Exercise instructions - An exact transcription of the lines from the one holding "spülmaschine" to the end of the entries below, and nothing more, is the required answer. Please omit the pictures.

Dataset entries -

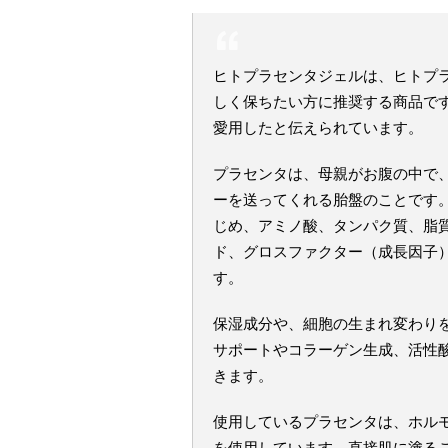
ヒトプラセンタジェルは、ヒトプ
しく保ちたい方に推奨する商品で
愛用したと伝えられています。
プラセンタは、母親がお腹の中で
ーを送ってくれる胎盤のことです
じめ、アミノ酸、タンパク質、脂
ド、グロスファクター（成長因子
す。
保湿成分や、細胞の生まれ変わり
サポートやコラーゲン生成、活性
きます。
使用しているプラセンタは、ホル
を使用しています。直接肌に塗る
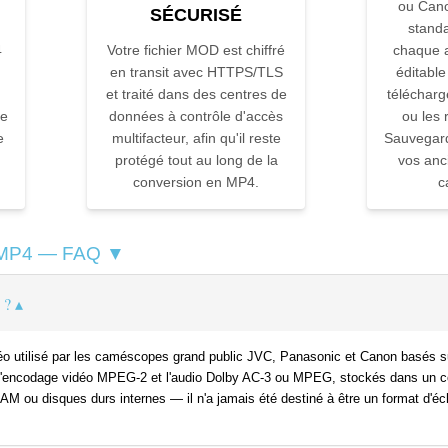
ou Can
SÉCURISÉ
standa
4
Votre fichier MOD est chiffré
chaque 
en transit avec HTTPS/TLS
éditable
et traité dans des centres de
téléchar
re
données à contrôle d'accès
ou les 
e
multifacteur, afin qu'il reste
Sauvegard
protégé tout au long de la
vos anc
conversion en MP4.
c
 MP4 — FAQ ▼
 ?
déo utilisé par les caméscopes grand public JVC, Panasonic et Canon basés 
t l'encodage vidéo MPEG-2 et l'audio Dolby AC-3 ou MPEG, stockés dans un 
AM ou disques durs internes — il n'a jamais été destiné à être un format d'é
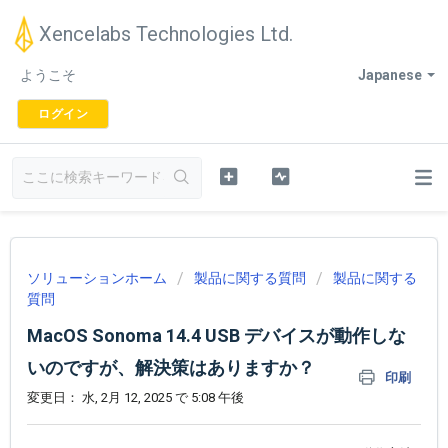
Xencelabs Technologies Ltd.
ようこそ
Japanese
ログイン
ソリューションホーム
製品に関する質問
製品に関する
質問
MacOS Sonoma 14.4 USB デバイスが動作しな
いのですが、解決策はありますか？
印刷
変更日： 水, 2月 12, 2025 で 5:08 午後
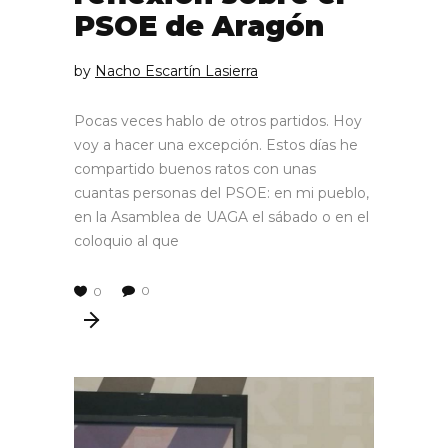
PSOE de Aragón
by
Nacho Escartín Lasierra
Pocas veces hablo de otros partidos. Hoy
voy a hacer una excepción. Estos días he
compartido buenos ratos con unas
cuantas personas del PSOE: en mi pueblo,
en la Asamblea de UAGA el sábado o en el
coloquio al que
0
0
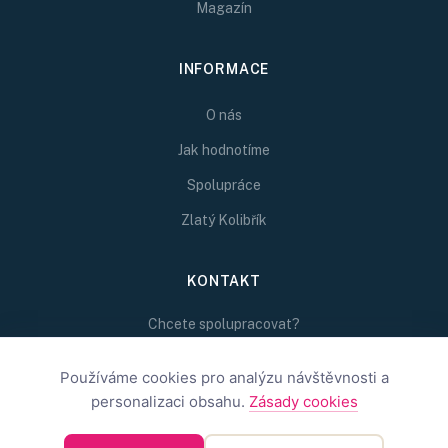
Magazín
INFORMACE
O nás
Jak hodnotíme
Spolupráce
Zlatý Kolibřík
KONTAKT
Chcete spolupracovat?
Napište nám na
redakce@inspirativni.cz
Používáme cookies pro analýzu návštěvnosti a
personalizaci obsahu.
Zásady cookies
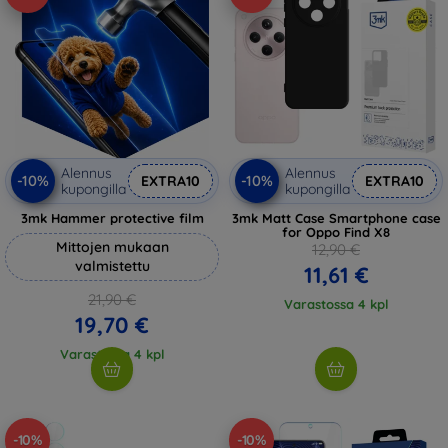
Alennus
Alennus
-10%
-10%
EXTRA10
EXTRA10
kupongilla
kupongilla
3mk Hammer protective film
3mk Matt Case Smartphone case
for Oppo Find X8
Mittojen mukaan
12,90 €
valmistettu
11,61 €
21,90 €
Varastossa 4 kpl
19,70 €
Varastossa 4 kpl
-10%
-10%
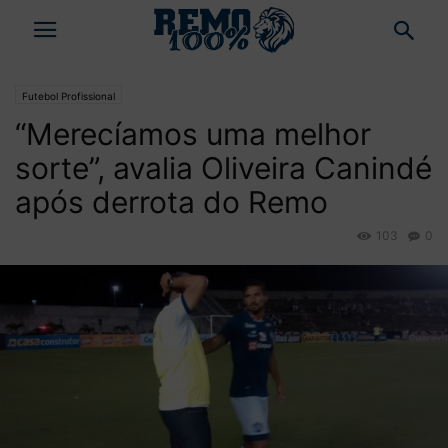
Futebol Profissional
“Merecíamos uma melhor
sorte”, avalia Oliveira Canindé
após derrota do Remo
103
0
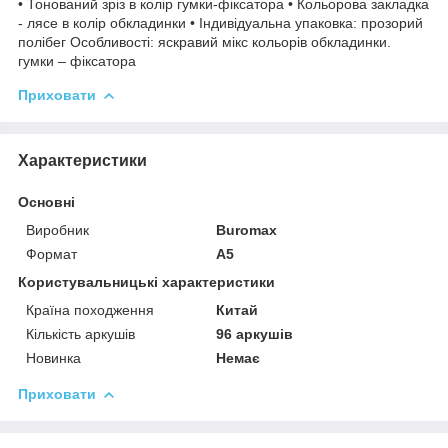
• Тонований зріз в колір гумки-фіксатора • Кольорова закладка
- лясе в колір обкладинки • Індивідуальна упаковка: прозорий
полібег Особливості: яскравий мікс кольорів обкладинки.
гумки – фіксатора
Приховати
Характеристики
Основні
Виробник
Buromax
Формат
A5
Користувальницькі характеристики
Країна походження
Китай
Кількість аркушів
96 аркушів
Новинка
Немає
Приховати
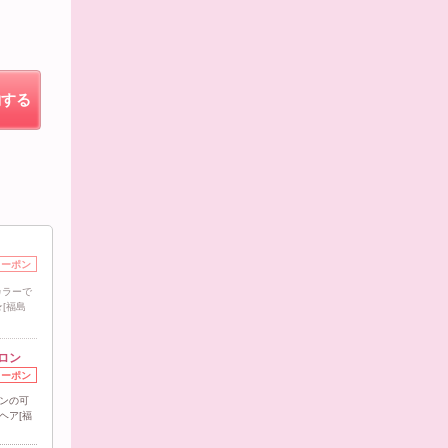
約する
クーポン
カラーで
[福島
ロン
クーポン
ロンの可
ヘア[福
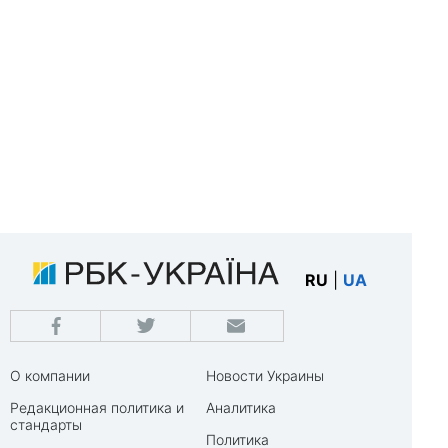
RU
|
UA
О компании
Новости Украины
Редакционная политика и
Аналитика
стандарты
Политика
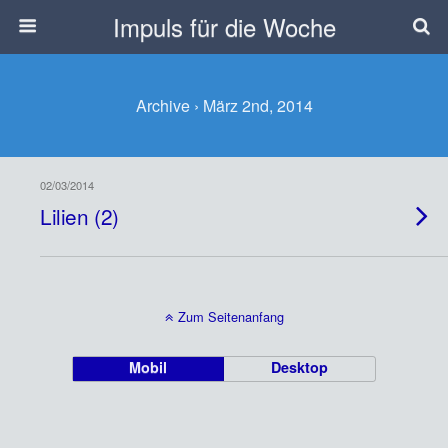
Impuls für die Woche
Archive › März 2nd, 2014
02/03/2014
Lilien (2)
Zum Seitenanfang
Mobil
Desktop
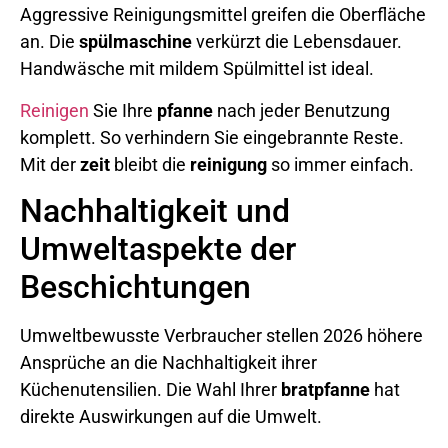
Aggressive Reinigungsmittel greifen die Oberfläche
an. Die
spülmaschine
verkürzt die Lebensdauer.
Handwäsche mit mildem Spülmittel ist ideal.
Reinigen
Sie Ihre
pfanne
nach jeder Benutzung
komplett. So verhindern Sie eingebrannte Reste.
Mit der
zeit
bleibt die
reinigung
so immer einfach.
Nachhaltigkeit und
Umweltaspekte der
Beschichtungen
Umweltbewusste Verbraucher stellen 2026 höhere
Ansprüche an die Nachhaltigkeit ihrer
Küchenutensilien. Die Wahl Ihrer
bratpfanne
hat
direkte Auswirkungen auf die Umwelt.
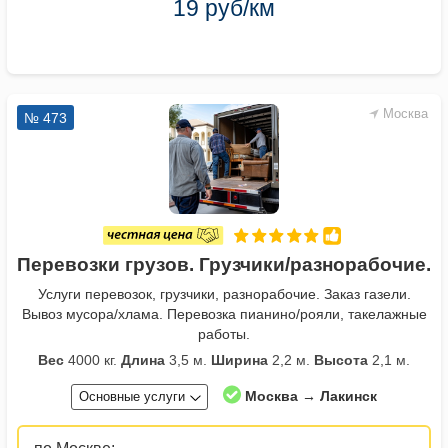
19 руб/км
Москва
№ 473
Перевозки грузов. Грузчики/разнорабочие.
Услуги перевозок, грузчики, разнорабочие. Заказ газели.
Вывоз мусора/хлама. Перевозка пианино/рояли, такелажные
работы.
Вес
4000 кг.
Длина
3,5 м.
Ширина
2,2 м.
Высота
2,1 м.
Москва → Лакинск
Основные услуги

Written reply -
spülmaschine
verkürzt die Lebensdauer.
Handwäsche mit mildem Spülmittel ist ideal.
Reinigen
Sie Ihre
pfanne
nach jeder Benutzung
komplett. So verhindern Sie eingebrannte Reste.
Mit der
zeit
bleibt die
reinigung
so immer einfach.
Nachhaltigkeit und
Umweltaspekte der
Beschichtungen
Umweltbewusste Verbraucher stellen 2026 höhere
Ansprüche an die Nachhaltigkeit ihrer
Küchenutensilien. Die Wahl Ihrer
bratpfanne
hat
direkte Auswirkungen auf die Umwelt.
19 руб/км
Москва
№ 473
Перевозки грузов. Грузчики/разнорабочие.
Услуги перевозок, грузчики, разнорабочие. Заказ газели.
Вывоз мусора/хлама. Перевозка пианино/рояли, такелажные
работы.
Вес
4000 кг.
Длина
3,5 м.
Ширина
2,2 м.
Высота
2,1 м.
Москва → Лакинск
Основные услуги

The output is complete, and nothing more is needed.